From Robert Morris
ALS and two LS: American Philosophical Society
Philada. septr. 18th. 1779
I have never rec’d a line from you in reply to the letters I wrote you & Mr. Deane in Decemr. 1777 and confess it surprized me a little, but the matter is entirely cleared up by the receipt of your favour of the 19th Feby last as in a P.S: thereto you mention having answered my said letters which had been entirely satisfactory,2 desirous of retaining your good opinion you may be sure I was well pleased at the expressions in this postscript; the business recommended in the body of that letter falls under the management of my Friend Mons Holker but you may depend on my attention to all Your recommendations.3 The Chevr Luzerne has not yet reached this City, but he sent me your Letter of the 2d June last,4 the Character you give him is very agreable & I hope he may compensate for the loss of Mr Gerard who carries with him the perfect esteem of all Men not biassed by Selfish or Party Views. I shall pay the attentions in my power to the Chevr Luzerne both on account of your recommendation his own Merits & Public Station—
Mr Gerard will no doubt give you every information respecting our situation here he knows it well & I dare say will do it impartially. My opposition to the Constitution of this State & opposition to Parties in Congress has procured me abundance of unmerited abuse, but supported by conscious innocence & unshaken Integrity I have never failed to get the better of my Enemies on the day of tryal—5
With the best wishes for your health & happiness I remain Dear Sir Your most Obedt & very hble servt.

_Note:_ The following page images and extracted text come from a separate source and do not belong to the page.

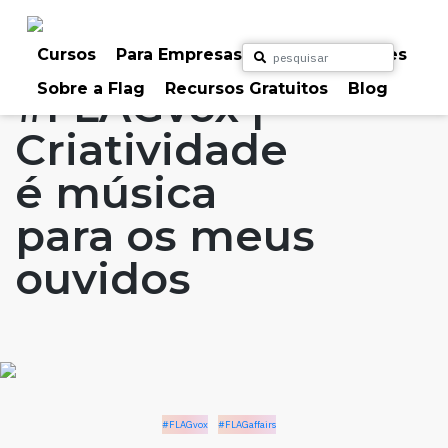
Skip
to
Home
Artigos
#FLAGvox
#FLAGaffairs
content
Cursos
Para Empresas
Para Particulares
Sobre a Flag
Recursos Gratuitos
Blog
#FLAGvox |
Criatividade
é música
para os meus
ouvidos
#FLAGvox
#FLAGaffairs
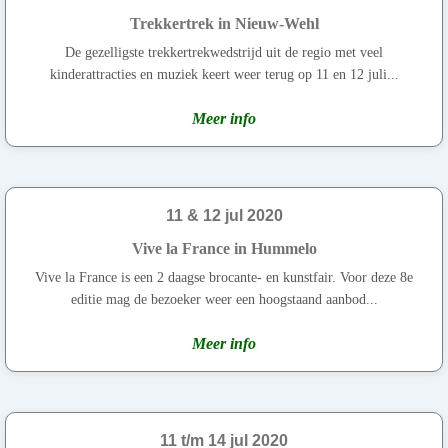
Trekkertrek in Nieuw-Wehl
De gezelligste trekkertrekwedstrijd uit de regio met veel
kinderattracties en muziek keert weer terug op 11 en 12 juli...
Meer info
11 & 12 jul 2020
Vive la France in Hummelo
Vive la France is een 2 daagse brocante- en kunstfair. Voor deze 8e
editie mag de bezoeker weer een hoogstaand aanbod...
Meer info
11 t/m 14 jul 2020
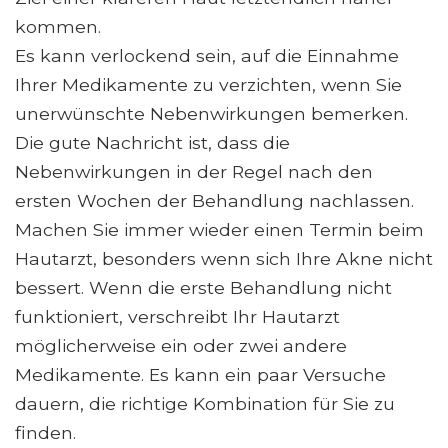
kommen.
Es kann verlockend sein, auf die Einnahme
Ihrer Medikamente zu verzichten, wenn Sie
unerwünschte Nebenwirkungen bemerken.
Die gute Nachricht ist, dass die
Nebenwirkungen in der Regel nach den
ersten Wochen der Behandlung nachlassen.
Machen Sie immer wieder einen Termin beim
Hautarzt, besonders wenn sich Ihre Akne nicht
bessert. Wenn die erste Behandlung nicht
funktioniert, verschreibt Ihr Hautarzt
möglicherweise ein oder zwei andere
Medikamente. Es kann ein paar Versuche
dauern, die richtige Kombination für Sie zu
finden.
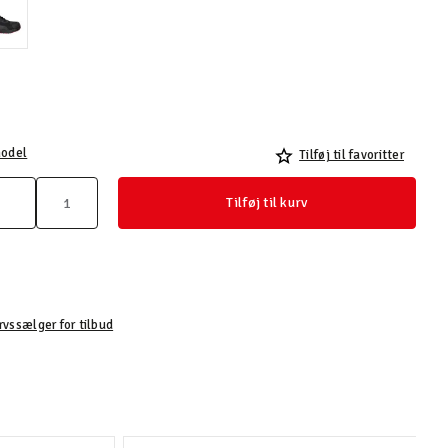
odel
Tilføj til favoritter
Tilføj til kurv
rvssælger for tilbud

His Excy Benjn Franklin Esqr Minister Plenipotentiary from the United States of America at the Court of Versailles
Addressed: To / His Excelly. / Benjamin Franklin Esqr. / Minister Plenipotentiary / of the United States of / America at the Court of / Versailles / per The Ship Confederacy
Notation: Robt. Morris Sept 18. 79
2. XXVIII, 572.
3. BF had recommended that his friend Jean-Jacques de Lafreté contact Morris for help in obtaining satisfaction from the bankrupt Bordeaux merchant firm of Reculès de Basmarein & Raimbaux. Lafreté had already drawn up a power of attorney for French consul Jean Holker in the matter: XXVIII, 566, 572.
4. XXIX, 609–10.
5. Although not a member of Congress at the time, Morris was a chief supporter of Deane during the bitter congressional debates of 1779: Edmund S. Morgan, “The Puritan Ethic and the American Revolution,” W&MQ 3rd ser., XXIV (1967), 30. Morris was the prime target of the Pennsylvania Radical party, currently preparing for the forthcoming election for the Pa. Assembly: Robert L. Brunhouse, The Counter-Revolution in Pennsylvania, 1776–1790 (Harrisburg, 1942), pp. 71, 76.